**The task**
All lines in the records below that hold "saját" are to be shown.

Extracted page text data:
---+---

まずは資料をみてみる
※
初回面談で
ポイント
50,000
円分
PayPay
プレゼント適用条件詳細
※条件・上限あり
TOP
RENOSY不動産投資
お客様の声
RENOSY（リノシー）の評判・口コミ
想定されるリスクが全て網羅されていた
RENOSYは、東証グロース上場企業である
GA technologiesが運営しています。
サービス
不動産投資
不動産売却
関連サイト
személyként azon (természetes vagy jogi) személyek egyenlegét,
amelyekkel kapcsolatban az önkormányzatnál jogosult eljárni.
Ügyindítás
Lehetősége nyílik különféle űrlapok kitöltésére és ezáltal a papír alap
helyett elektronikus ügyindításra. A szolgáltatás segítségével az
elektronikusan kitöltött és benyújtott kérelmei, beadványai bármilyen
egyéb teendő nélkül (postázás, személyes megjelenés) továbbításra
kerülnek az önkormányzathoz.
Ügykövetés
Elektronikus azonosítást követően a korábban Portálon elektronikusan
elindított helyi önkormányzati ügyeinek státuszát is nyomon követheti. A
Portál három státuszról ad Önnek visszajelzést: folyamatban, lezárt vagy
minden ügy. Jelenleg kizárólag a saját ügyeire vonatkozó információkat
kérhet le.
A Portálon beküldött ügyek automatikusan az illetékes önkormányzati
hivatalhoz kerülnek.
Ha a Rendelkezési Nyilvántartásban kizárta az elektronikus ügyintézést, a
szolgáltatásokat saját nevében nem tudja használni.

---+---

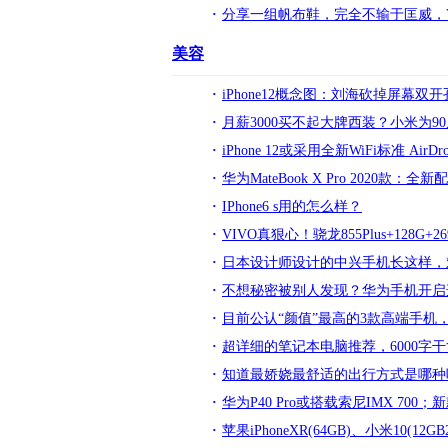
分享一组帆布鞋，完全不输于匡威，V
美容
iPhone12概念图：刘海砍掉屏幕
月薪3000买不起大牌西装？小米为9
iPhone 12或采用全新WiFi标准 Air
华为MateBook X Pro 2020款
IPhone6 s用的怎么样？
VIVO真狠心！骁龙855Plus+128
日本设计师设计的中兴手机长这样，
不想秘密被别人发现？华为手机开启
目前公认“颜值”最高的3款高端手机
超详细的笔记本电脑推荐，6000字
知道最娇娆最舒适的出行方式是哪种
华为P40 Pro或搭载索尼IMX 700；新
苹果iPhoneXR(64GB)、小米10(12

---+---

**Problem solution**
minden ügy. Jelenleg kizárólag a saját ügyeire vonatkozó információkat
szolgáltatásokat saját nevében nem tudja használni.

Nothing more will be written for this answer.